This DOJ vs Apple thing is an annoying distraction to my social media timelines and surely soon to expand to fill all my podcast listening time.

It is my novice opinion that while Apple is frequently poorly behaved, to put it mildly, most of this stuff doesn’t rise to the level of monopoly abuse. The problems are purely Apple’s making and are almost all caused by simple greed. Isn’t it always?

It is convenient for them that things like privacy provide cover for some behaviors. That doesn’t make things like privacy unimportant and certainly not worth compromising too much in these areas.

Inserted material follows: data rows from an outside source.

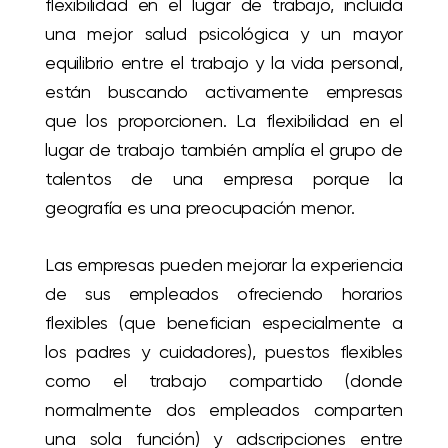
flexibilidad en el lugar de trabajo, incluida
una mejor salud psicológica y un mayor
equilibrio entre el trabajo y la vida personal,
están buscando activamente empresas
que los proporcionen. La flexibilidad en el
lugar de trabajo también amplía el grupo de
talentos de una empresa porque la
geografía es una preocupación menor.
Las empresas pueden mejorar la experiencia
de sus empleados ofreciendo horarios
flexibles (que benefician especialmente a
los padres y cuidadores), puestos flexibles
como el trabajo compartido (donde
normalmente dos empleados comparten
una sola función) y adscripciones entre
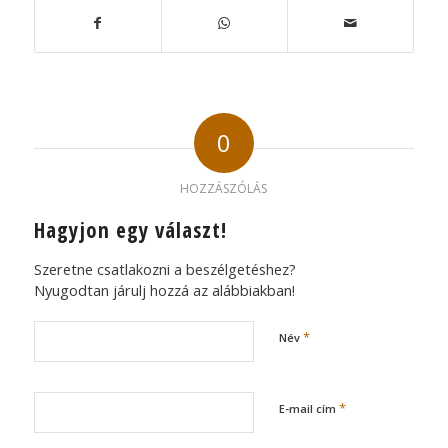
0
HOZZÁSZÓLÁS
Hagyjon egy választ!
Szeretne csatlakozni a beszélgetéshez?
Nyugodtan járulj hozzá az alábbiakban!
*
Név
*
E-mail cím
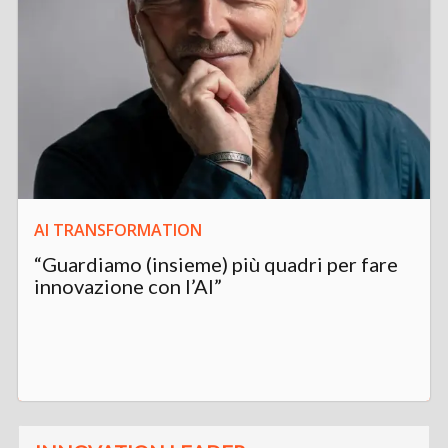
AI TRANSFORMATION
“Guardiamo (insieme) più quadri per fare
innovazione con l’AI”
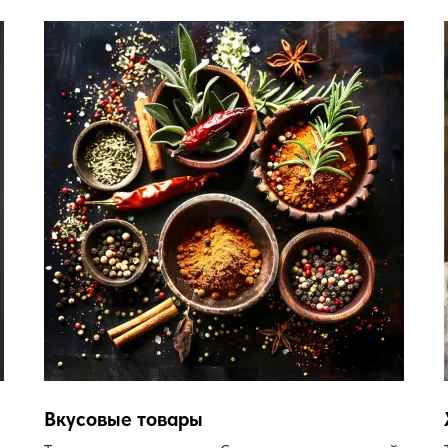
Вкусовые товары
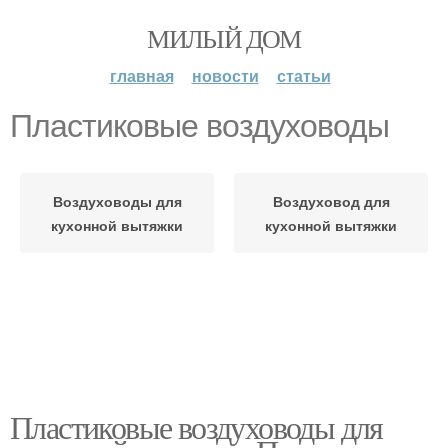
МИЛЫЙ ДОМ
главная
новости
статьи
Пластиковые воздуховоды
Воздуховоды для
Воздуховод для
кухонной вытяжки
кухонной вытяжки
Пластиковые воздуховоды для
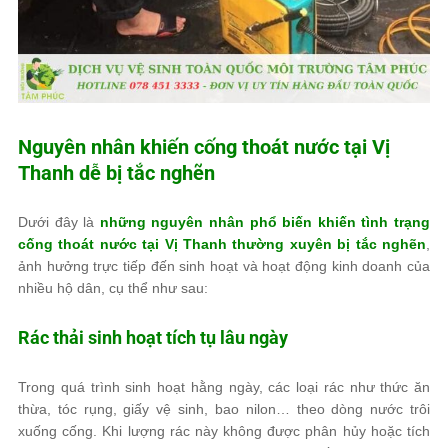
Nguyên nhân khiến cống thoát nước tại Vị
Thanh dễ bị tắc nghẽn
Dưới đây là
những nguyên nhân phổ biến khiến tình trạng
cống thoát nước tại Vị Thanh thường xuyên bị tắc nghẽn
,
ảnh hưởng trực tiếp đến sinh hoạt và hoạt động kinh doanh của
nhiều hộ dân, cụ thể như sau:
Rác thải sinh hoạt tích tụ lâu ngày
Trong quá trình sinh hoạt hằng ngày, các loại rác như thức ăn
thừa, tóc rụng, giấy vệ sinh, bao nilon… theo dòng nước trôi
xuống cống. Khi lượng rác này không được phân hủy hoặc tích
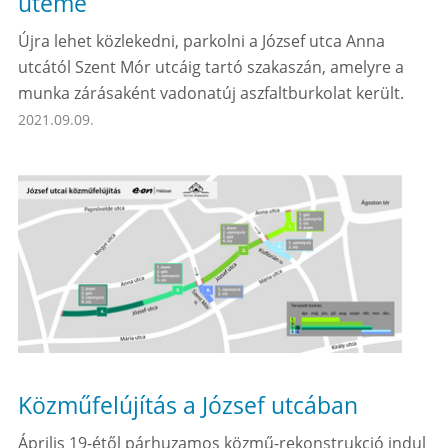
üteme
Újra lehet közlekedni, parkolni a József utca Anna
utcától Szent Mór utcáig tartó szakaszán, amelyre a
munka zárásaként vadonatúj aszfaltburkolat került.
2021.09.09.
Közműfelújítás a József utcában
Április 19-étől párhuzamos közmű-rekonstrukció indul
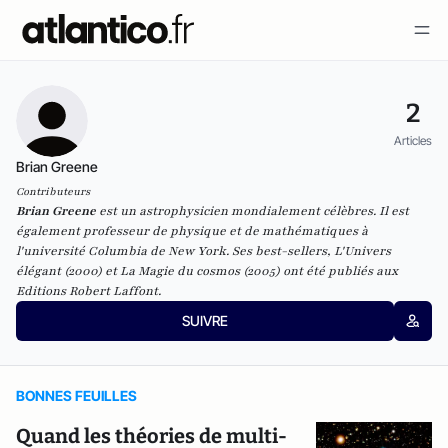
2
Articles
Brian Greene
Contributeurs
Brian Greene
est un astrophysicien mondialement célèbres. Il est
également professeur de physique et de mathématiques à
l'université Columbia de New York. Ses best-sellers, L'Univers
élégant (2000) et La Magie du cosmos (2005) ont été publiés aux
Editions Robert Laffont.
SUIVRE
BONNES FEUILLES
Quand les théories de multi-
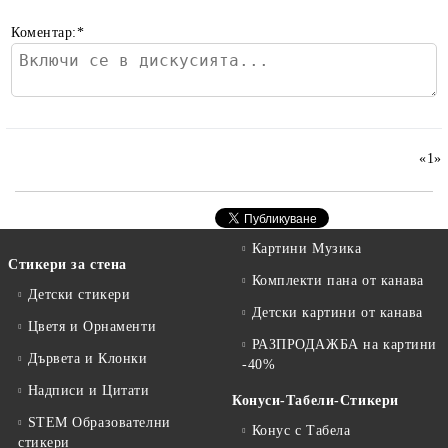
Коментар:
*
«
1
»
Картини Музика
Стикери за стена
Комплекти пана от канава
Детски стикери
Детски картини от канава
Цветя и Орнаменти
РАЗПРОДАЖБА на картини
Дървета и Клонки
-40%
Надписи и Цитати
Конуси-Табели-Стикери
STEM Образователни
Конус с Табела
стикери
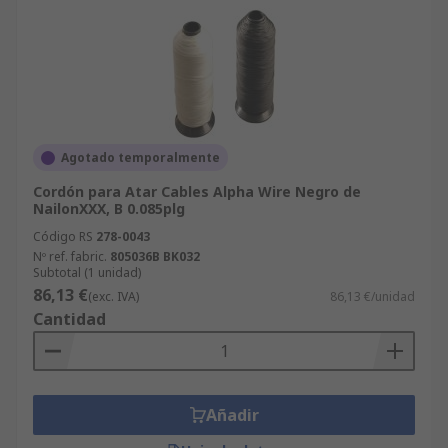
Agotado temporalmente
Cordón para Atar Cables Alpha Wire Negro de
NailonXXX, B 0.085plg
Código RS
278-0043
Nº ref. fabric.
805036B BK032
Subtotal (1 unidad)
86,13 €
(exc. IVA)
86,13 €/unidad
Cantidad
Añadir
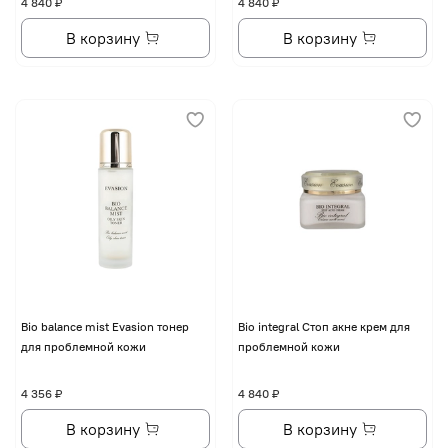
4 840 ₽
4 840 ₽
В корзину
В корзину
Bio balance mist Evasion тонер
Bio integral Стоп акне крем для
для проблемной кожи
проблемной кожи
4 356 ₽
4 840 ₽
В корзину
В корзину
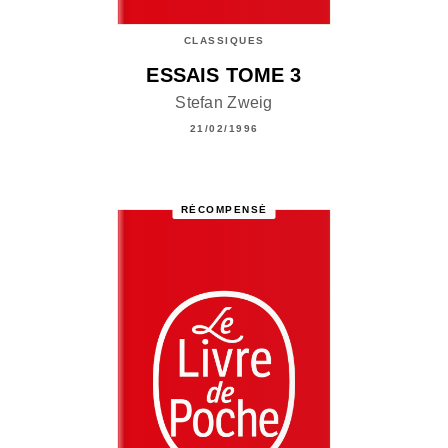
CLASSIQUES
ESSAIS TOME 3
Stefan Zweig
21/02/1996
RÉCOMPENSÉ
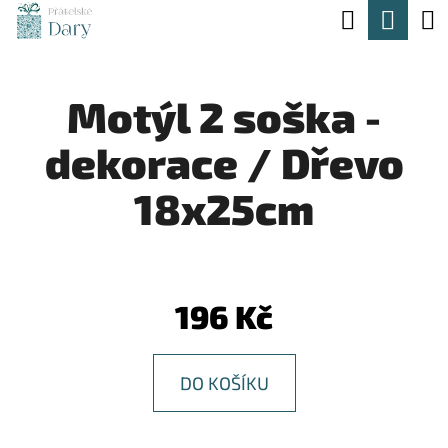
K
Hledat
Nák
Přejít
O
na
Zpět
Zpět
koší
Š
obsah
Motýl 2 soška -
Í
C
K
dekorace / Dřevo
O
P
18x25cm
O
T
Ř
196 Kč
E
B
DO KOŠÍKU
U
J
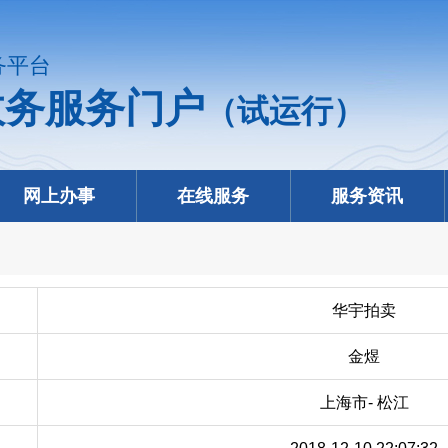
务平台
政务服务门户
（试运行）
网上办事
在线服务
服务资讯
华宇拍卖
金煜
上海市- 松江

Another interesting thing is seeing all the Apple pundits choosing very clear sides on this. I think any rational thinking Apple observer can point out dozens of places where Apple could do better by consumers or developers but stubbornly sticks to their ways. Blindly defending Apple is a bad look. They are not without many faults here. At the same time, bashing Apple blindly with “I told you so…” is equally poor form.

I believe this is yet another one of those situations where nuance is needed. Yes, Apple often behaves badly. At the same time It’s possible that these things don’t rise to the level of monopoly abuse.  If we, as a supposed democracy, want to curtail some of these behaviors we need better laws. I don’t think the current laws address this adequately. Nor do I believe the people in power are knowledgable enough to deal with these sorts of technical things in the ways that are required.

Along with “AI”** I fear this sort of “distraction” will just slow improvements to the development tools we use every day. It already takes Apple years to improve on some frameworks. I would  prefer they improve MapKit for SwiftUI and 100 other things rather than waste time dealing with this nonsense.

** I realize some level of this so called “AI” is needed. I don’t want it to absorb all the oxygen in the room. Much like I know they spent years on the Vision Pro but right now I don’t care. I have work to do on the other platforms likely to be shortchanged by focus in these other areas for the foreseeable future.